I was in anticipation of what God was going to do, and sure enough He blew my mind.
Asking friends how they are can always end up one of two ways. The first way "good" means can't really get into details I have things to do right now. The second is when they actually take their heart out and say whats going on.
"Its the anniversary of my mom's death" is what I got today.

Gee, really, cuz its the anniversary of my mom's death too. Funny thing.
So we spend a good portion of the night talking, and upon heading downstairs at the end of the night get greeted by someone who really needed a hug.
"My mom died today."

Guess what, you are not alone! So we formed a club called the 7-7 club, and it has nothing to do with 7-up or Seagrams 7, but everything to do with our moms dying on the same date.
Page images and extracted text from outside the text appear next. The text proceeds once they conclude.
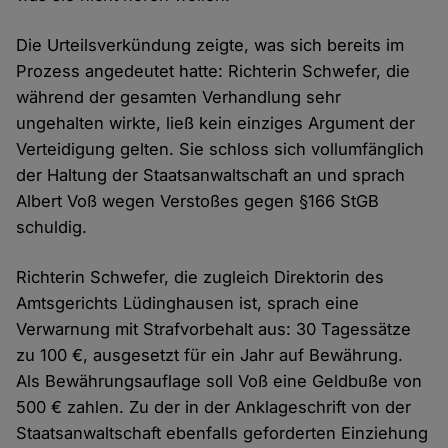
Die Urteilsverkündung zeigte, was sich bereits im
Prozess angedeutet hatte: Richterin Schwefer, die
während der gesamten Verhandlung sehr
ungehalten wirkte, ließ kein einziges Argument der
Verteidigung gelten. Sie schloss sich vollumfänglich
der Haltung der Staatsanwaltschaft an und sprach
Albert Voß wegen Verstoßes gegen §166 StGB
schuldig.
Richterin Schwefer, die zugleich Direktorin des
Amtsgerichts Lüdinghausen ist, sprach eine
Verwarnung mit Strafvorbehalt aus: 30 Tagessätze
zu 100 €, ausgesetzt für ein Jahr auf Bewährung.
Als Bewährungsauflage soll Voß eine Geldbuße von
500 € zahlen. Zu der in der Anklageschrift von der
Staatsanwaltschaft ebenfalls geforderten Einziehung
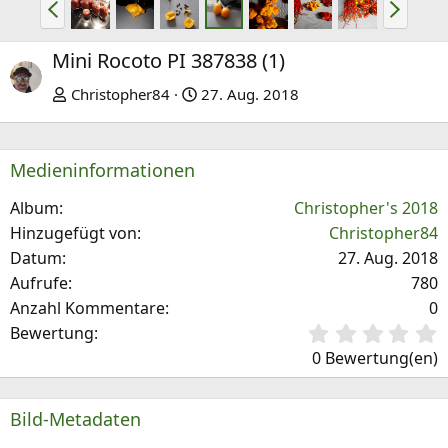
V
N
o
ä
r
c
Mini Rocoto PI 387838 (1)
h
h
Christopher84
27. Aug. 2018
e
s
r
t
i
e
Medieninformationen
g
e
Album
Christopher's 2018
Hinzugefügt von
Christopher84
Datum
27. Aug. 2018
Aufrufe
780
Anzahl Kommentare
0
0
Bewertung
,
0 Bewertung(en)
0
0
S
Bild-Metadaten
t
e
So here we are, three women who love God all put together on the same day for the same reason. So we prayed. The 3 of us. 3s and 7s are God numbers you know.

I am really excited to have had the chance to experience this appointment that God set up for us girls. I am really hoping not to have more people in the 7-7 club, but its all about love and supporting one another. Its all about not being alone. Its all about being the body of Christ. Its all about COMMUNITY.

Its all happening.

Thursday, July 2, 2009

The Bible is a mirror

Galatians 5: two approaches to religion...

APPROACH ONE:

- What matters to God: Following the rules
- What shows I belong to God: Outer signs of my religion. (In the past: Circumcision. Maybe today: A Christian t-shirt, or a cross around my neck, or a bumper sticker on my car.)
- What I am driven by: The power of my human effort.
- What you'll see in my life if you take a close look: Sexual immorality, hate, selfish ambition, jealousy, drunkeness, putting other things before God

APPROACH TWO:
- What matters to God: Faith
- What shows I belong to God: Serving people in love.
- What I am driven by: The supernatural power of the Holy Spirit.
- What you'll see in my life if you take a close look: Love, joy, peace, patience, kindness, goodness, faithfulness, gentleness, self-control

NOW HERE'S THE QUESTION: And don't give the right answer, give the honest answer... Which of those two approaches more accurately describes you? (And what should you do about that?)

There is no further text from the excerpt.